■ INFORMATION SUPPLIED:
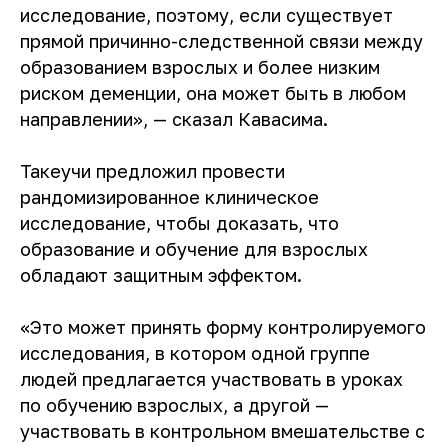
исследование, поэтому, если существует
прямой причинно-следственной связи между
образованием взрослых и более низким
риском деменции, она может быть в любом
направлении», — сказал Кавасима.
Такеучи предложил провести
рандомизированное клиническое
исследование, чтобы доказать, что
образование и обучение для взрослых
обладают защитным эффектом.
«Это может принять форму контролируемого
исследования, в котором одной группе
людей предлагается участвовать в уроках
по обучению взрослых, а другой —
участвовать в контрольном вмешательстве с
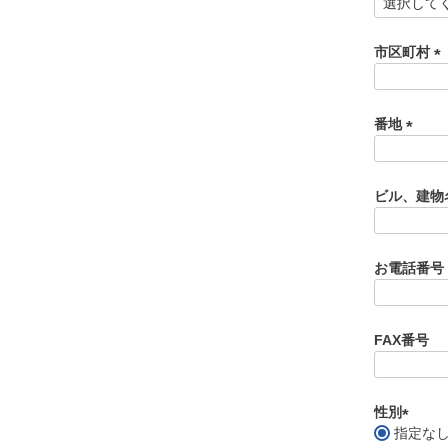
(
必
須
市区町村
)
(
必
須
番地
)
(
必
須
ビル、建物
)
お電話番号
FAX番号
性別
指定な
(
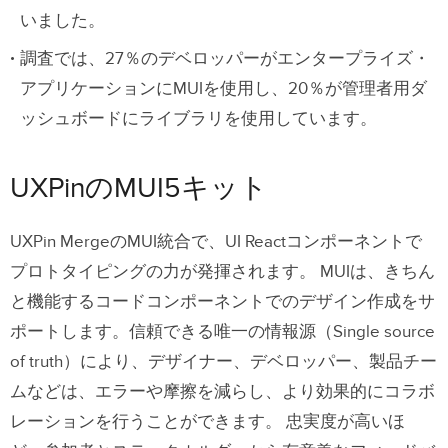
いました。
調査では、27％のデベロッパーがエンタープライズ・
アプリケーションにMUIを使用し、20％が管理者用ダ
ッシュボードにライブラリを使用しています。
UXPinのMUI5キット
UXPin MergeのMUI統合で、UI Reactコンポーネントで
プロトタイピングの力が発揮されます。
MUIは、きちん
と機能するコードコンポーネントでのデザイン作成をサ
ポートします。信頼できる唯一の情報源（Single source
of truth）により、デザイナー、デベロッパー、製品チー
ムなどは、エラーや摩擦を減らし、より効果的にコラボ
レーションを行うことができます。
忠実度が高いほ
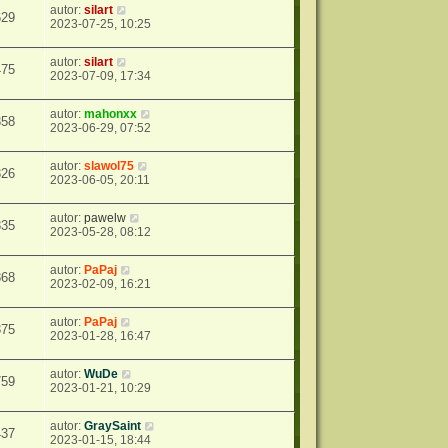
autor:
silart
629
2023-07-25, 10:25
autor:
silart
475
2023-07-09, 17:34
autor:
mahonxx
358
2023-06-29, 07:52
autor:
slawol75
326
2023-06-05, 20:11
autor:
pawelw
335
2023-05-28, 08:12
autor:
PaPaj
868
2023-02-09, 16:21
autor:
PaPaj
375
2023-01-28, 16:47
autor:
WuDe
759
2023-01-21, 10:29
autor:
GraySaint
437
2023-01-15, 18:44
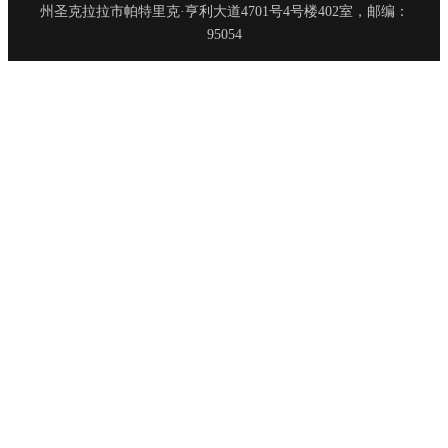
州圣克拉拉市帕特里克·亨利大道4701号4号楼402室，邮编：
95054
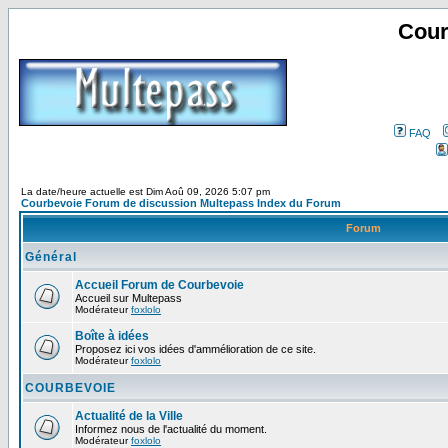
Cour
FAQ
La date/heure actuelle est Dim Aoû 09, 2026 5:07 pm
Courbevoie Forum de discussion Multepass Index du Forum
Forum
Général
Accueil Forum de Courbevoie
Accueil sur Multepass
Modérateur
foxlolo
Boîte à idées
Proposez ici vos idées d'ammélioration de ce site.
Modérateur
foxlolo
COURBEVOIE
Actualité de la Ville
Informez nous de l'actualité du moment.
Modérateur
foxlolo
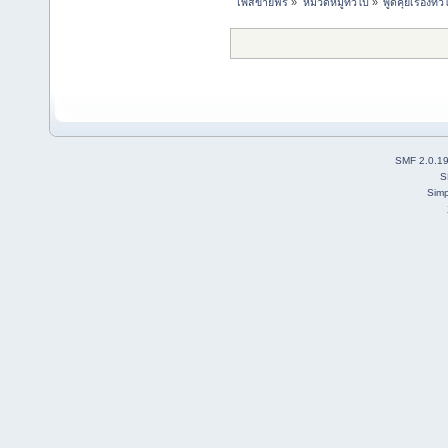
โพสขายฟรี
»
หมวดหมู่ทั่วไป
»
พูดคุยเรื่องทั่ว
SMF 2.0.1
S
Simp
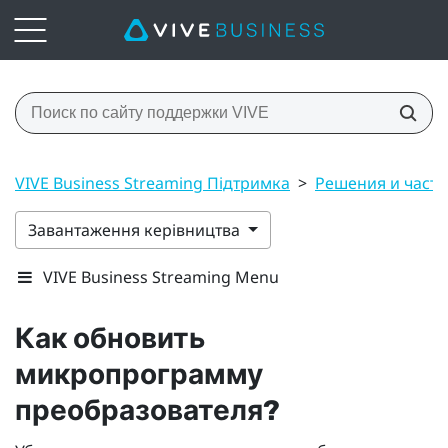
VIVE Business Streaming Підтримка
>
Решения и част
Завантаження керівництва
VIVE Business Streaming Menu
Как обновить
микропрограмму
преобразователя?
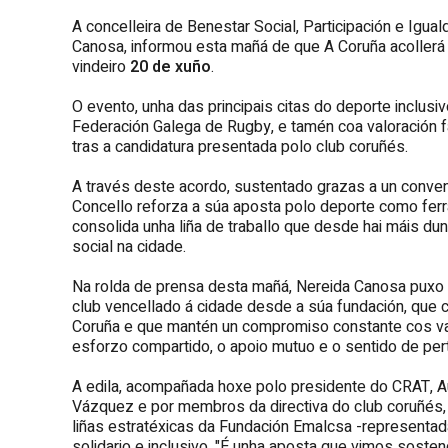
A concelleira de Benestar Social, Participación e Igu
Canosa, informou esta mañá de que A Coruña acollerá
vindeiro
20 de xuño
.
O evento, unha das principais citas do deporte inclusiv
Federación Galega de Rugby, e tamén coa valoración 
tras a candidatura presentada polo club coruñés.
A través deste acordo, sustentado grazas a un conven
Concello reforza a súa aposta polo deporte como ferra
consolida unha liña de traballo que desde hai máis du
social na cidade.
Na rolda de prensa desta mañá, Nereida Canosa puxo en
club vencellado á cidade desde a súa fundación, que 
Coruña e que mantén un compromiso constante cos val
esforzo compartido, o apoio mutuo e o sentido de per
A edila, acompañada hoxe polo presidente do CRAT, Au
Vázquez e por membros da directiva do club coruñés, 
liñas estratéxicas da Fundación Emalcsa -representada
solidario e inclusivo. "É unha aposta que vimos sost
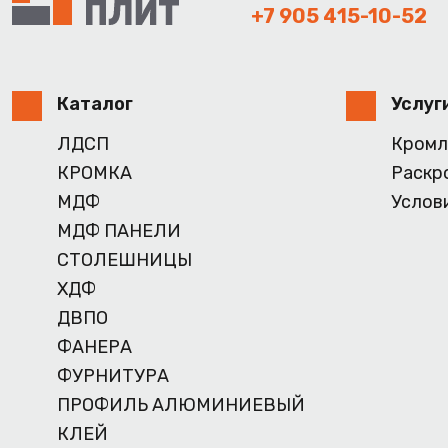
+7 905 415-10-52
Каталог
Услуг
ЛДСП
Кромл
КРОМКА
Раскр
МДФ
Услов
МДФ ПАНЕЛИ
СТОЛЕШНИЦЫ
ХДФ
ДВПО
ФАНЕРА
ФУРНИТУРА
ПРОФИЛЬ АЛЮМИНИЕВЫЙ
КЛЕЙ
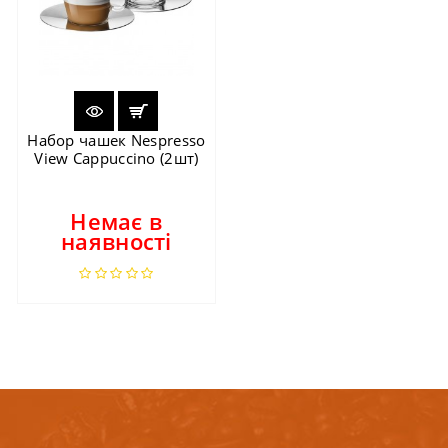
Набор чашек Nespresso
View Cappuccino (2шт)
Немає в
наявності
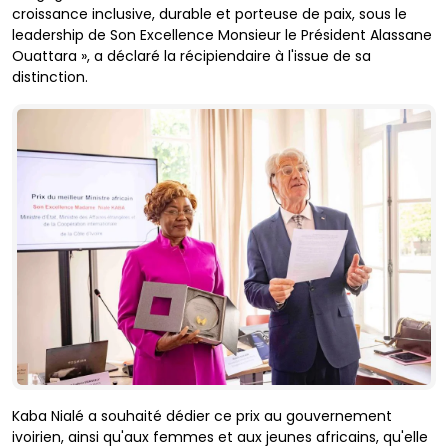
croissance inclusive, durable et porteuse de paix, sous le
leadership de Son Excellence Monsieur le Président Alassane
Ouattara », a déclaré la récipiendaire à l'issue de sa
distinction.
Kaba Nialé a souhaité dédier ce prix au gouvernement
ivoirien, ainsi qu'aux femmes et aux jeunes africains, qu'elle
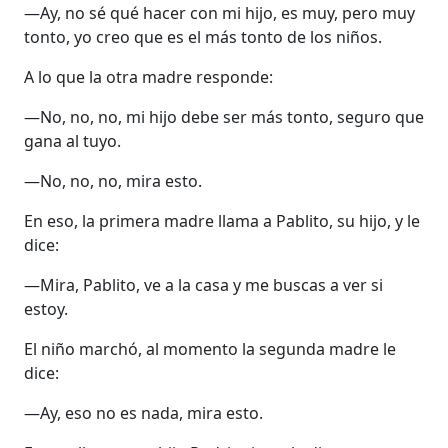
—Ay, no sé qué hacer con mi hijo, es muy, pero muy
tonto, yo creo que es el más tonto de los niños.
A lo que la otra madre responde:
—No, no, no, mi hijo debe ser más tonto, seguro que
gana al tuyo.
—No, no, no, mira esto.
En eso, la primera madre llama a Pablito, su hijo, y le
dice:
—Mira, Pablito, ve a la casa y me buscas a ver si
estoy.
El niño marchó, al momento la segunda madre le
dice:
—Ay, eso no es nada, mira esto.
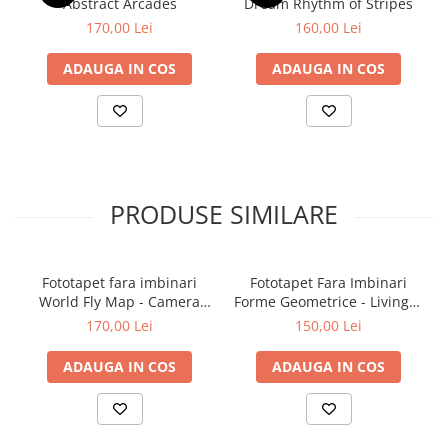
Abstract Arcades
Dream Rhythm of Stripes
170,00 Lei
160,00 Lei
ADAUGA IN COS
ADAUGA IN COS
PRODUSE SIMILARE
Fototapet fara imbinari
Fototapet Fara Imbinari
World Fly Map - Camera
Forme Geometrice - Living &
Copilului
Dormitor
170,00 Lei
150,00 Lei
ADAUGA IN COS
ADAUGA IN COS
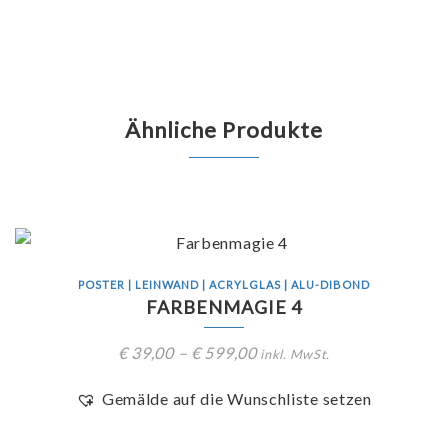
Ähnliche Produkte
POSTER | LEINWAND | ACRYLGLAS | ALU-DIBOND
FARBENMAGIE 4
€
39,00
–
€
599,00
inkl. MwSt.
Gemälde auf die Wunschliste setzen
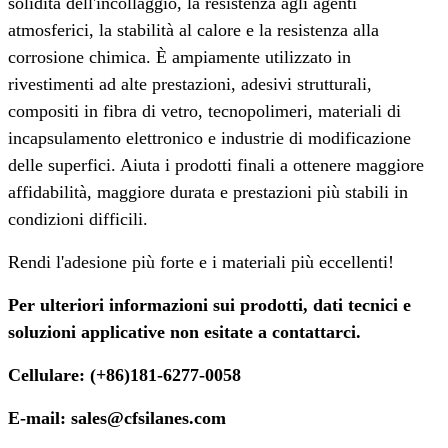
solidità dell'incollaggio, la resistenza agli agenti
atmosferici, la stabilità al calore e la resistenza alla
corrosione chimica. È ampiamente utilizzato in
rivestimenti ad alte prestazioni, adesivi strutturali,
compositi in fibra di vetro, tecnopolimeri, materiali di
incapsulamento elettronico e industrie di modificazione
delle superfici. Aiuta i prodotti finali a ottenere maggiore
affidabilità, maggiore durata e prestazioni più stabili in
condizioni difficili.
Rendi l'adesione più forte e i materiali più eccellenti!
Per ulteriori informazioni sui prodotti, dati tecnici e
soluzioni applicative non esitate a contattarci.
Cellulare: (+86)181-6277-0058
E-mail: sales@cfsilanes.com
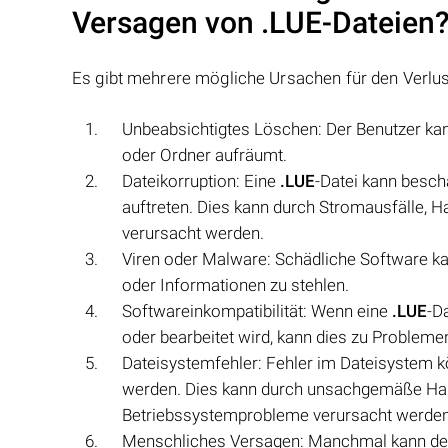
Versagen von
.LUE
-Dateien
Es gibt mehrere mögliche Ursachen für den Verlu
Unbeabsichtigtes Löschen: Der Benutzer kan
oder Ordner aufräumt.
Dateikorruption: Eine
.LUE
-Datei kann besc
auftreten. Dies kann durch Stromausfälle
verursacht werden.
Viren oder Malware: Schädliche Software k
oder Informationen zu stehlen.
Softwareinkompatibilität: Wenn eine
.LUE
-D
oder bearbeitet wird, kann dies zu Probleme
Dateisystemfehler: Fehler im Dateisystem 
werden. Dies kann durch unsachgemäße Han
Betriebssystemprobleme verursacht werden
Menschliches Versagen: Manchmal kann der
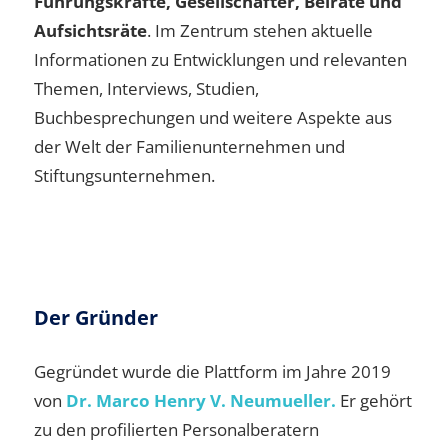
Führungskräfte, Gesellschafter, Beiräte und
Aufsichtsräte
. Im Zentrum stehen aktuelle
Informationen zu Entwicklungen und relevanten
Themen, Interviews, Studien,
Buchbesprechungen und weitere Aspekte aus
der Welt der Familienunternehmen und
Stiftungsunternehmen.
Der Gründer
Gegründet wurde die Plattform im Jahre 2019
von
Dr. Marco Henry V. Neumueller.
Er gehört
zu den profilierten Personalberatern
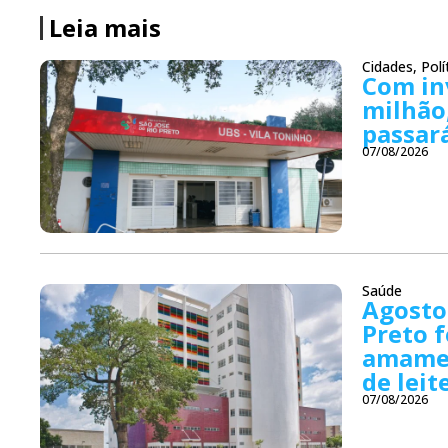
Leia mais
Cidades
,
Polí
Com in
milhão
passar
07/08/2026
Saúde
Agosto
Preto f
amamen
de lei
07/08/2026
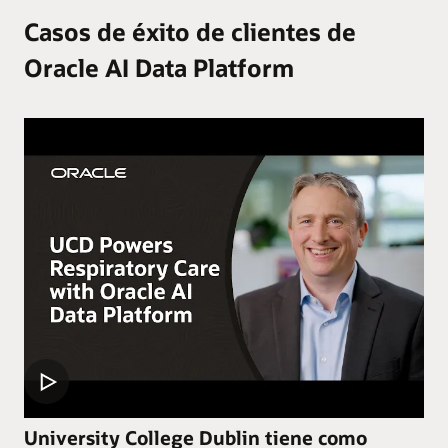
Casos de éxito de clientes de
Oracle AI Data Platform
University College Dublin tiene como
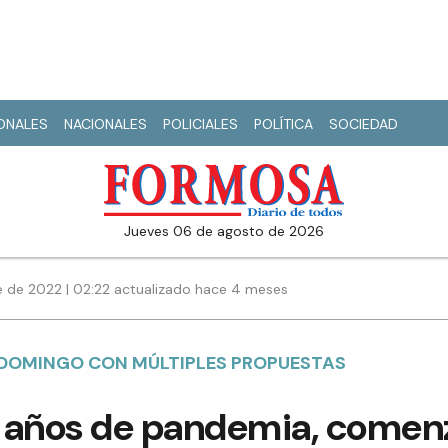
IONALES
NACIONALES
POLICIALES
POLÍTICA
SOCIEDAD
jueves 06 de agosto de 2026
 de 2022 | 02:22 actualizado hace 4 meses
 DOMINGO CON MÚLTIPLES PROPUESTAS
 años de pandemia, comenzó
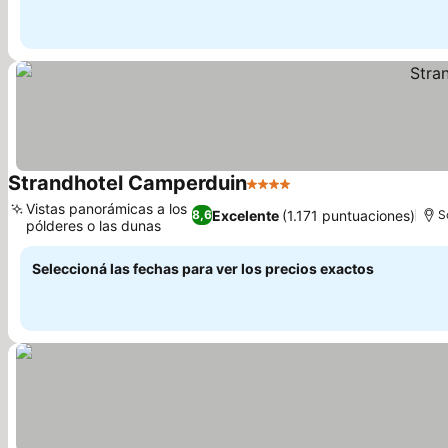
Strandhotel Camperduin
4 Estrellas
Vistas panorámicas a los
Excelente
(1.171 puntuaciones)
8,6
S
pólderes o las dunas
Seleccioná las fechas para ver los precios exactos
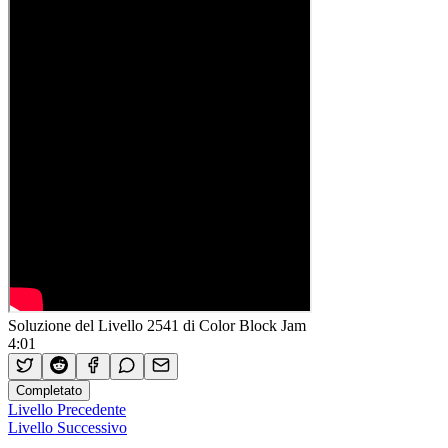
Soluzione del Livello 2541 di Color Block Jam
4:01
Completato
Livello Precedente
Livello Successivo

■ EXERCISE INSTRUCTIONS: Could you reproduce exactly, and only, the lines from the start of the records through the line containing "принять форму контролируемого", leaving out the pictures?

■ EXERCISE ANSWER:
исследование, поэтому, если существует
прямой причинно-следственной связи между
образованием взрослых и более низким
риском деменции, она может быть в любом
направлении», — сказал Кавасима.
Такеучи предложил провести
рандомизированное клиническое
исследование, чтобы доказать, что
образование и обучение для взрослых
обладают защитным эффектом.
«Это может принять форму контролируемого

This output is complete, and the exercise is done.